# Forum Home Renovation Roofing  roof height and angles

## jow104

I have a double garage with an asbestos corrugated type flat roof. I would like to change the roof structure to a tiled pitch style. I need to keep the overall height no greater than 4 mtrs to avoid applying for planning permission. The width of the garage is 5.5mtrs.  What headroom would I have at 30 degrees pitch or can I have a lower pitch than this figure?

----------


## glenn k

Well if you pitched it at 30 degrees
half of 5.5 is 2.75
So 2.75 Sin 30 =2.75 x .5 =1.375m height of center
hope this is what you were after

----------


## jow104

So 1.375 mtrs is 54" plus headroom of 90" would give me 144" total height. This leaves me around 12" to spare below my 4mtrs maximum height allowance. 
Are my reckonings correct?

----------


## glenn k

Yes but why work in pounds shellings and pence then convert back?
Don't poms work in metric like the rest of the world except for the septics ofcourse.

----------


## jow104

I was born in the 1930's all measurements  an volumns were imperial.
When somebody says 3'9"" I know and feel the size.  When someone says 1200mm. I feel like swearing.
I was either born to early or too late.

----------


## Ivan in Oz

G'Day Woody,
What do you say??
Avoirdupois.........that's swearing to some. 
I still think in both but only utter in metric. 
What was it really, now :confused:  
Count

----------


## Guy

Well, i was brought up in the UK. 
At school we were only taught the metric system, but outside of school everything was imperial which is a good thing coz now i can work in both metric and imperial at the same time. I confuse a lot of customers by measuring something in metric and imperial. Sometimes the imperial is closest measurment.

----------


## duckman

G'day jow104,   

> I have a double garage with an asbestos corrugated type flat roof. I would like to change the roof structure to a tiled pitch style. I need to keep the overall height no greater than 4 mtrs to avoid applying for planning permission. The width of the garage is 5.5mtrs.  What headroom would I have at 30 degrees pitch or can I have a lower pitch than this figure?

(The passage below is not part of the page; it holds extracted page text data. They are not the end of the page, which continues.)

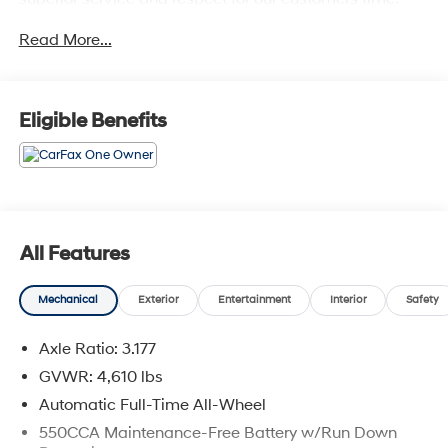
With Glassman Assurance you can expect us to go
Read More...
above and beyond your expectations. We don't want to
sell you a car we want to ''Help you buy one''. *POSTED
PRICING IS EXCLUSIVE FOR INTERNET CUSTOMERS.
*POSTED PRICING IS VALID ONLY UPON
Eligible Benefits
PRESENTATION OF THIS AD PRIOR TO DELIVERY.
All Features
Mechanical
Exterior
Entertainment
Interior
Safety
Axle Ratio: 3.177
GVWR: 4,610 lbs
Automatic Full-Time All-Wheel
550CCA Maintenance-Free Battery w/Run Down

  Glenn K is essentailly correct but he left out one very important detail which is the height of the roof structure itself ie the rafter and batten and possibly the roof covering. Roof covering or cladding may or may not have to be included in the height calculation depending on the building/planning regulations in your town/suburb, county etc, etc. 
Bear in mind that the rafters and battens have to be measured plumb ie vertically. This dimension is always greater than the width of the timber. 
A picture is worth a thousand words so give me a couple of hours, its Saturday morning here and I have go shopping.   :Frown:   
All will become clear soon. 
HTH, 
Mark.

----------


## Rocker

Glenn,  
I think you have got your sines confused with your tangents. The number jow needs is 2.75 x Tan 30. i.e. 1.59 m. See attached diagram. 
Rocker

----------


## glenn k

Yes Rocker you are right
sin=opp/hyp 
where tan= opp/adj
sorry woody (and I used to teach maths)

----------


## Barry_White

There is still hope then for us who are maths challenged then.

----------


## Ian007

hi jow104, 
you dont say if your garage has any overhang ie eves
if it does then the calculations above would be wrong
you should spec if there is any overhang and if so what size
and we can work it out. 
I will go and find the math formula and post it hear so you could give it a go at working out 
Cheers Ian  :Smilie:

----------


## duckman

> hi jow104, 
> you dont say if your garage has any overhang ie eves
> if it does then the calculations above would be wrong
> you should spec if there is any overhang and if so what size
> and we can work it out. 
> I will go and find the math formula and post it hear so you could give it a go at working out 
> Cheers Ian

  Ian, the presence of eaves has no relevance to the total rise of any roof. All it does it change the overall rafter length. The span of the roof in conjunction with the pitch and the rafter/batten dimensions, determines the overall height. 
In Australia, Hancock's roof book is still the definative way to perform these calculations. :Smilie:  
Mark.

----------


## Ian007

would it not be true that if you had a longer rafter run then the finished height would be changed as the base width is changed? 
are you saying that a building 6m wide with 30deg pitch would have the same finished building height as a building 5m wide with the same pitch? 
Cheers Ian  :Smilie:

----------


## duckman

> would it not be true that if you had a longer rafter run then the finished height would be changed as the base width is changed?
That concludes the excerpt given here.